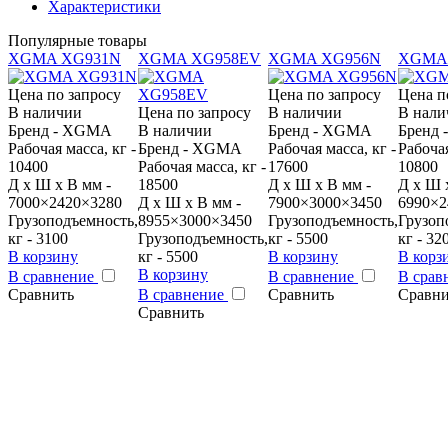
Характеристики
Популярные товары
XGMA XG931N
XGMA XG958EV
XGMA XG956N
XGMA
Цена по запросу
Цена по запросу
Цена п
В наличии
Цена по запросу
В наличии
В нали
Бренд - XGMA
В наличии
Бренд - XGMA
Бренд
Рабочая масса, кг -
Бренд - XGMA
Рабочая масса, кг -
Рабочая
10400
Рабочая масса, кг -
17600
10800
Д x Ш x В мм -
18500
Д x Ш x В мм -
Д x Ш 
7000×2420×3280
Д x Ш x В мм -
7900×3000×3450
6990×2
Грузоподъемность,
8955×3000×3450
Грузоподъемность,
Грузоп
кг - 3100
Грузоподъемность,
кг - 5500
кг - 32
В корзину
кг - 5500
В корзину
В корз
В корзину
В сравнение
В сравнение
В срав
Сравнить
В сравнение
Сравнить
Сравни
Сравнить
———
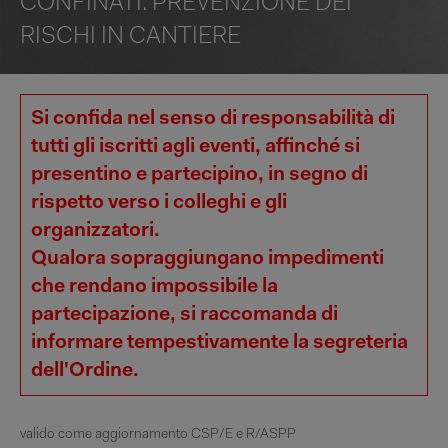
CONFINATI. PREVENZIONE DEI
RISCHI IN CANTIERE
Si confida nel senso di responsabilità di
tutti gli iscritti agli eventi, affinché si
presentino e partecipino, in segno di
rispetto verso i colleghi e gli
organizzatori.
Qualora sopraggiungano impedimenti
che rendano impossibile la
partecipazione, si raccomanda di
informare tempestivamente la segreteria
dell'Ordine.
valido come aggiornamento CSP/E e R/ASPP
———
Assigned task: The response should be the listing above, limited to the lines between the one holding "dell'Ordine." and the one holding "valido come aggiornamento CSP/E e R/ASPP", inclusive, reproduced exactly.

Exercise answer:
dell'Ordine.
valido come aggiornamento CSP/E e R/ASPP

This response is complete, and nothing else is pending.